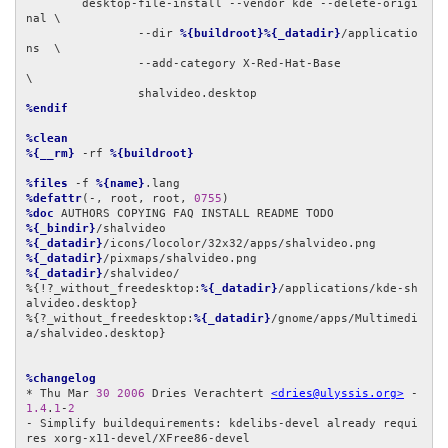
	desktop-file-install --vendor kde --delete-origi
nal \

		--dir 
%{buildroot}%{_datadir}
/applicatio
ns  \

		--add-category X-Red-Hat-Base               
\

%endif
%clean
%{__rm}
 -rf 
%{buildroot}
%files
 -f 
%{name}
%defattr
(-, root, root, 
0755
%doc
%{_bindir}
%{_datadir}
%{_datadir}
%{_datadir}
/shalvideo/

%{!?_without_freedesktop:
%{_datadir}
/applications/kde-sh
alvideo.desktop}

%{?_without_freedesktop:
%{_datadir}
/gnome/apps/Multimedi
a/shalvideo.desktop}

%changelog
* Thu Mar 
30
2006
 Dries Verachtert 
<dries@ulyssis.org>
 - 
1.4
.
1
-
2
- Simplify buildequirements: kdelibs-devel already requi
res xorg-x11-devel/XFree86-devel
######
- Task requirements -
Set down the data exactly as it appears, without any images.

- Result of the exercise -
	desktop-file-install --vendor kde --delete-origi
nal \

		--dir 
%{buildroot}%{_datadir}
/applicatio
ns  \

		--add-category X-Red-Hat-Base               
\

%endif
%clean
%{__rm}
 -rf 
%{buildroot}
%files
 -f 
%{name}
%defattr
(-, root, root, 
0755
%doc
%{_bindir}
%{_datadir}
%{_datadir}
%{_datadir}
/shalvideo/

%{!?_without_freedesktop:
%{_datadir}
/applications/kde-sh
alvideo.desktop}

%{?_without_freedesktop:
%{_datadir}
/gnome/apps/Multimedi
a/shalvideo.desktop}

%changelog
* Thu Mar 
30
2006
 Dries Verachtert 
<dries@ulyssis.org>
 - 
1.4
.
1
-
2
- Simplify buildequirements: kdelibs-devel already requi
res xorg-x11-devel/XFree86-devel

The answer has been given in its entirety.